C’est dans ce contexte que la communauté d’agglomération Valence Romans Sud Rhône-Alpes s’est pourvue en cassation devant le Conseil d’Etat, qui en profite pour réaffirmer que l’acheteur n’est pas tenu de suivre l’avis émis par le jury du concours.
Selon la juridiction, il ressort des dispositions de l’article 88 du décret du 25 mars 2016 alors en vigueur selon lesquelles « L’acheteur choisit le ou les lauréats du concours au vu des procès-verbaux et de l’avis du jury » (depuis reprises à l’article R. 2162-19 du code de la commande publique), que l’acheteur peut s’écarter de cet avis et porter son choix sur un candidat ayant participé au concours autre que celui classé premier par le jury.
La jurisprudence est d’ailleurs constante à cet égard : l’avis du jury n’a qu’un caractère consultatif 2)CE 10 octobre 1994 Commune de Béziers, req. n°121257 : Rec. CE.

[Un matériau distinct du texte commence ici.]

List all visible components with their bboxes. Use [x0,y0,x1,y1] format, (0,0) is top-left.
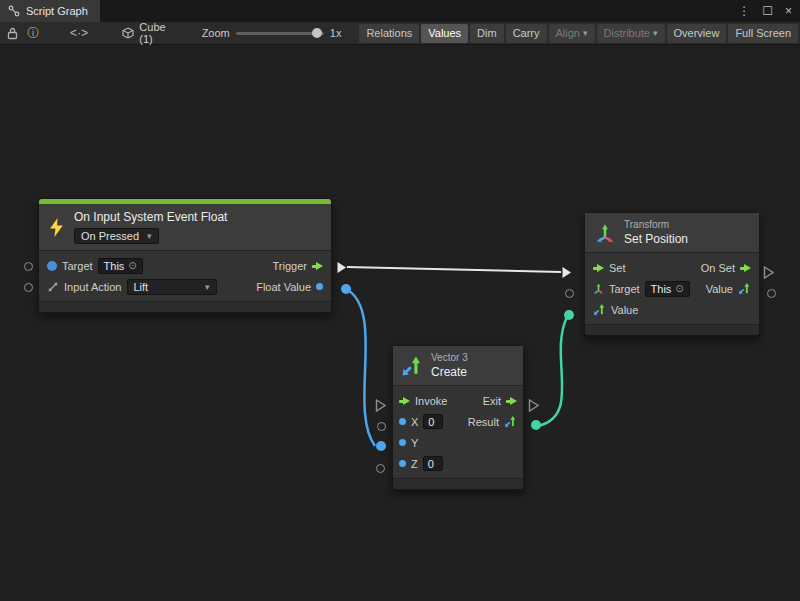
flow-arrow-icon [593,263,604,273]
node-on-input-system-event-float[interactable]: On Input System Event Float On Pressed ▾… [38,198,332,313]
port-transform-target-input[interactable] [565,289,574,298]
event-mode-value: On Pressed [81,230,139,242]
distribute-button[interactable]: Distribute ▾ [597,24,665,43]
float-type-icon [399,418,406,425]
input-action-icon [47,281,59,293]
port-transform-set-input[interactable] [561,266,572,281]
zoom-control: Zoom 1x [202,27,342,39]
info-icon[interactable]: ⓘ [27,24,40,42]
chevron-down-icon: ▾ [583,24,588,43]
node-title: Set Position [624,232,688,246]
port-event-target-input[interactable] [24,262,33,271]
distribute-label: Distribute [604,24,650,43]
port-transform-value-output[interactable] [767,289,776,298]
values-button[interactable]: Values [421,24,468,43]
transform-type-icon [593,283,604,294]
node-title: Create [431,365,467,379]
target-value-field[interactable]: This ⊙ [645,281,690,297]
graph-target-breadcrumb[interactable]: Cube (1) [122,21,165,45]
target-label: Target [609,283,640,295]
chevron-down-icon: ▾ [147,231,152,241]
align-button[interactable]: Align ▾ [549,24,595,43]
node-vector3-create[interactable]: Vector 3 Create Invoke Exit X 0 Result [392,345,524,490]
value-in-label: Value [611,304,638,316]
visual-scripting-window: Script Graph ⋮ ☐ × ⓘ <·> Cube (1) Zoom 1… [0,0,800,601]
transform-node-body: Set On Set Target This ⊙ Value [585,253,759,324]
transform-icon [595,223,615,243]
port-event-floatvalue-output[interactable] [341,284,351,294]
close-icon[interactable]: × [785,4,792,18]
overview-button[interactable]: Overview [667,24,727,43]
flow-arrow-icon [312,261,323,271]
port-transform-onset-output[interactable] [763,266,774,281]
node-title: On Input System Event Float [74,210,227,224]
port-vector3-result-output[interactable] [531,420,541,430]
y-label: Y [411,437,418,449]
port-vector3-exit-output[interactable] [528,399,539,414]
window-controls: ⋮ ☐ × [738,0,800,22]
zoom-slider-handle[interactable] [312,28,322,38]
invoke-label: Invoke [415,395,447,407]
graph-toolbar: ⓘ <·> Cube (1) Zoom 1x Relations Values … [0,22,800,45]
z-input[interactable]: 0 [423,456,443,471]
z-row: Z 0 [393,453,523,474]
event-target-row: Target This ⊙ Trigger [39,255,331,276]
window-menu-icon[interactable]: ⋮ [738,4,750,18]
zoom-slider[interactable] [236,32,324,35]
full-screen-button[interactable]: Full Screen [728,24,798,43]
target-value-field[interactable]: This ⊙ [98,258,143,274]
port-vector3-z-input[interactable] [376,464,385,473]
lock-icon[interactable] [6,24,19,42]
chevron-down-icon: ▾ [653,24,658,43]
port-vector3-y-input[interactable] [376,441,386,451]
port-vector3-invoke-input[interactable] [375,399,386,414]
relations-button[interactable]: Relations [359,24,419,43]
y-row: Y [393,432,523,453]
event-input-action-row: Input Action Lift ▾ Float Value [39,276,331,297]
on-set-label: On Set [701,262,735,274]
value-out-label: Value [706,283,733,295]
insert-node-icon[interactable]: <·> [70,24,89,42]
input-action-value: Lift [134,281,149,293]
exit-label: Exit [483,395,501,407]
self-target-icon: ⊙ [675,283,683,294]
event-mode-dropdown[interactable]: On Pressed ▾ [74,228,159,244]
x-input[interactable]: 0 [423,414,443,429]
target-value-row: Target This ⊙ Value [585,278,759,299]
flow-arrow-icon [506,396,517,406]
carry-button[interactable]: Carry [506,24,547,43]
trigger-label: Trigger [273,260,307,272]
port-vector3-x-input[interactable] [377,422,386,431]
tab-bar: Script Graph ⋮ ☐ × [0,0,800,22]
dim-button[interactable]: Dim [470,24,504,43]
invoke-exit-row: Invoke Exit [393,390,523,411]
float-value-label: Float Value [256,281,311,293]
input-action-dropdown[interactable]: Lift ▾ [127,279,217,295]
node-footer [39,301,331,312]
toolbar-buttons: Relations Values Dim Carry Align ▾ Distr… [359,24,798,43]
tab-script-graph[interactable]: Script Graph [0,0,100,22]
vector3-type-icon [738,282,751,295]
lightning-bolt-icon [49,218,64,237]
x-label: X [411,416,418,428]
x-result-row: X 0 Result [393,411,523,432]
set-onset-row: Set On Set [585,257,759,278]
node-type-label: Vector 3 [431,352,468,363]
port-event-action-input[interactable] [24,283,33,292]
align-label: Align [556,24,580,43]
vector3-node-body: Invoke Exit X 0 Result Y Z [393,386,523,478]
maximize-icon[interactable]: ☐ [762,4,773,18]
flow-arrow-icon [399,396,410,406]
graph-target-label: Cube (1) [139,21,165,45]
port-event-trigger-output[interactable] [336,261,347,276]
self-target-icon: ⊙ [128,260,136,271]
tab-label: Script Graph [26,5,88,17]
vector3-type-icon [504,415,517,428]
set-label: Set [609,262,626,274]
input-action-label: Input Action [64,281,122,293]
zoom-value: 1x [330,27,342,39]
transform-node-header: Transform Set Position [585,213,759,253]
port-transform-value-input[interactable] [564,310,574,320]
node-transform-set-position[interactable]: Transform Set Position Set On Set Target… [584,212,760,336]
vector3-icon [401,355,423,377]
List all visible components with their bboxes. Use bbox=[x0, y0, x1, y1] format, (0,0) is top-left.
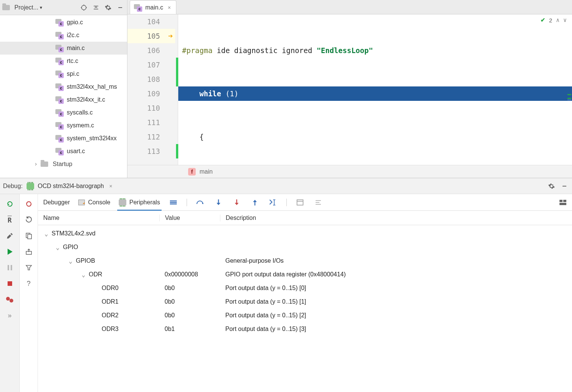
tree-row[interactable]: ⌄STM32L4x2.svd bbox=[38, 227, 572, 240]
collapse-icon[interactable]: ⌄ bbox=[43, 230, 49, 237]
inspection-widget[interactable]: ✔ 2 ∧ ∨ bbox=[541, 17, 567, 24]
file-row[interactable]: spi.c bbox=[0, 67, 127, 80]
tree-row[interactable]: ODR1 0b0 Port output data (y = 0..15) [1… bbox=[38, 295, 572, 309]
debug-panel: Debug: OCD stm32l4-barograph × R bbox=[0, 178, 572, 392]
error-stripe[interactable] bbox=[567, 14, 572, 165]
peripherals-header: Name Value Description bbox=[38, 211, 572, 225]
refresh-button[interactable] bbox=[24, 215, 34, 225]
header-value[interactable]: Value bbox=[159, 215, 220, 221]
svg-marker-25 bbox=[217, 203, 220, 205]
next-problem-button[interactable]: ∨ bbox=[563, 17, 567, 24]
filter-button[interactable] bbox=[24, 262, 34, 273]
tree-row[interactable]: ODR0 0b0 Port output data (y = 0..15) [0… bbox=[38, 281, 572, 295]
collapse-icon[interactable]: ⌄ bbox=[80, 271, 86, 278]
project-sidebar: Project...▾ gpio.ci2c.cmain.crtc.cspi.cs… bbox=[0, 0, 127, 178]
project-title[interactable]: Project...▾ bbox=[14, 4, 43, 11]
tree-row[interactable]: ⌄ODR 0x00000008 GPIO port output data re… bbox=[38, 268, 572, 281]
svg-marker-27 bbox=[235, 203, 239, 205]
tab-main-c[interactable]: main.c × bbox=[130, 0, 176, 14]
tab-peripherals[interactable]: Peripherals bbox=[119, 194, 160, 210]
debug-config-name[interactable]: OCD stm32l4-barograph bbox=[38, 183, 104, 190]
layout-button[interactable] bbox=[559, 199, 567, 205]
token: ide diagnostic ignored bbox=[212, 46, 317, 55]
file-row[interactable]: stm32l4xx_hal_ms bbox=[0, 80, 127, 93]
tab-debugger[interactable]: Debugger bbox=[43, 194, 70, 210]
svg-rect-11 bbox=[11, 265, 12, 270]
close-icon[interactable]: × bbox=[108, 183, 114, 189]
tree-row[interactable]: ODR2 0b0 Port output data (y = 0..15) [2… bbox=[38, 309, 572, 322]
copy-button[interactable] bbox=[24, 230, 34, 241]
code-text[interactable]: #pragma ide diagnostic ignored "EndlessL… bbox=[178, 14, 572, 165]
prev-problem-button[interactable]: ∧ bbox=[556, 17, 559, 24]
minimize-button[interactable] bbox=[560, 182, 569, 191]
header-name[interactable]: Name bbox=[38, 215, 159, 221]
reset-button[interactable]: R bbox=[5, 215, 15, 225]
locate-button[interactable] bbox=[79, 3, 88, 12]
file-row[interactable]: gpio.c bbox=[0, 16, 127, 29]
line-number: 105 bbox=[147, 32, 160, 40]
c-file-icon bbox=[55, 96, 64, 103]
c-file-icon bbox=[55, 32, 64, 39]
code-area[interactable]: 104 105➔ 106 107 108 109 110 111 112 113… bbox=[127, 14, 572, 165]
tab-label: Debugger bbox=[43, 199, 70, 206]
file-row[interactable]: sysmem.c bbox=[0, 119, 127, 132]
file-row[interactable]: stm32l4xx_it.c bbox=[0, 93, 127, 106]
debug-settings-button[interactable] bbox=[547, 182, 556, 191]
folder-row[interactable]: ›Startup bbox=[0, 158, 127, 171]
project-header: Project...▾ bbox=[0, 0, 127, 15]
node-name: GPIOB bbox=[76, 257, 95, 264]
trace-button[interactable] bbox=[313, 198, 323, 207]
c-file-icon bbox=[55, 148, 64, 155]
evaluate-button[interactable] bbox=[295, 198, 305, 207]
breadcrumb-function[interactable]: main bbox=[200, 168, 213, 175]
collapse-all-button[interactable] bbox=[91, 3, 101, 12]
modify-button[interactable] bbox=[5, 230, 15, 241]
tree-row[interactable]: ODR3 0b1 Port output data (y = 0..15) [3… bbox=[38, 322, 572, 336]
show-frames-button[interactable] bbox=[168, 198, 178, 207]
c-file-icon bbox=[55, 71, 64, 77]
step-over-button[interactable] bbox=[195, 198, 205, 207]
breadcrumb-bar: f main bbox=[127, 165, 572, 178]
file-name: stm32l4xx_it.c bbox=[67, 96, 105, 103]
svg-rect-39 bbox=[563, 200, 566, 202]
expand-icon[interactable]: › bbox=[34, 161, 38, 168]
header-description[interactable]: Description bbox=[220, 215, 572, 221]
tree-row[interactable]: ⌄GPIO bbox=[38, 240, 572, 254]
file-row[interactable]: rtc.c bbox=[0, 55, 127, 67]
collapse-icon[interactable]: ⌄ bbox=[55, 244, 61, 251]
resume-button[interactable] bbox=[5, 246, 15, 257]
tree-row[interactable]: ⌄GPIOB General-purpose I/Os bbox=[38, 254, 572, 268]
collapse-icon[interactable]: ⌄ bbox=[68, 257, 74, 265]
separator bbox=[286, 199, 287, 206]
help-button[interactable]: ? bbox=[24, 278, 34, 289]
file-row[interactable]: syscalls.c bbox=[0, 106, 127, 119]
step-out-button[interactable] bbox=[250, 198, 260, 207]
close-icon[interactable]: × bbox=[166, 5, 172, 11]
settings-button[interactable] bbox=[104, 3, 113, 12]
svg-marker-18 bbox=[26, 265, 31, 270]
export-button[interactable] bbox=[24, 246, 34, 257]
c-file-icon bbox=[55, 19, 64, 26]
file-row[interactable]: i2c.c bbox=[0, 29, 127, 42]
step-into-button[interactable] bbox=[214, 198, 223, 207]
file-name: syscalls.c bbox=[67, 109, 93, 116]
debug-header: Debug: OCD stm32l4-barograph × bbox=[0, 178, 572, 194]
run-to-cursor-button[interactable] bbox=[268, 198, 278, 207]
more-button[interactable]: » bbox=[5, 310, 15, 321]
file-row[interactable]: usart.c bbox=[0, 145, 127, 158]
file-row[interactable]: system_stm32l4xx bbox=[0, 132, 127, 145]
pause-button[interactable] bbox=[5, 262, 15, 273]
tab-label: Peripherals bbox=[129, 199, 160, 206]
breakpoints-button[interactable] bbox=[5, 294, 15, 305]
c-file-icon bbox=[55, 58, 64, 64]
line-number: 113 bbox=[147, 147, 160, 155]
force-step-into-button[interactable] bbox=[232, 198, 242, 207]
tab-console[interactable]: Console bbox=[78, 194, 110, 210]
update-button[interactable] bbox=[24, 199, 34, 209]
minimize-button[interactable] bbox=[116, 3, 125, 12]
file-name: spi.c bbox=[67, 71, 79, 77]
stop-button[interactable] bbox=[5, 278, 15, 289]
rerun-button[interactable] bbox=[5, 199, 15, 209]
file-row[interactable]: main.c bbox=[0, 42, 127, 55]
file-name: i2c.c bbox=[67, 32, 79, 39]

Le Conseil d’Etat censure donc la solution retenue par la Cour administrative d’appel de Lyon qui, comme le relève le rapporteur public Nicolas Labrune dans ses conclusions, « conduit à donner à l’avis du jury une portée particulière, impliquant une exigence de justification renforcée par l’acheteur public de son choix et surtout un contrôle juridictionnel approfondi de ce choix, dont les motifs doivent « manifestement prévaloir » sur ceux du jury. »
Ce faisant, le Conseil d’Etat rappelle également que le contrôle du juge sur le choix du candidat est restreint.
Réglant l’affaire au fond, il considère que la communauté d’agglomération n’a pas commis d’erreur manifeste d’appréciation en retenant un autre projet que celui proposé par le jury et en rejetant l’offre du groupement B. aux motifs qu’elle dépassait l’enveloppe prévisionnelle des travaux et nécessiterait de lourdes adaptations fonctionnelles.
L’arrêt de la Cour administrative de Lyon est partiellement annulé et les conclusions des membres du groupement B. sont rejetées.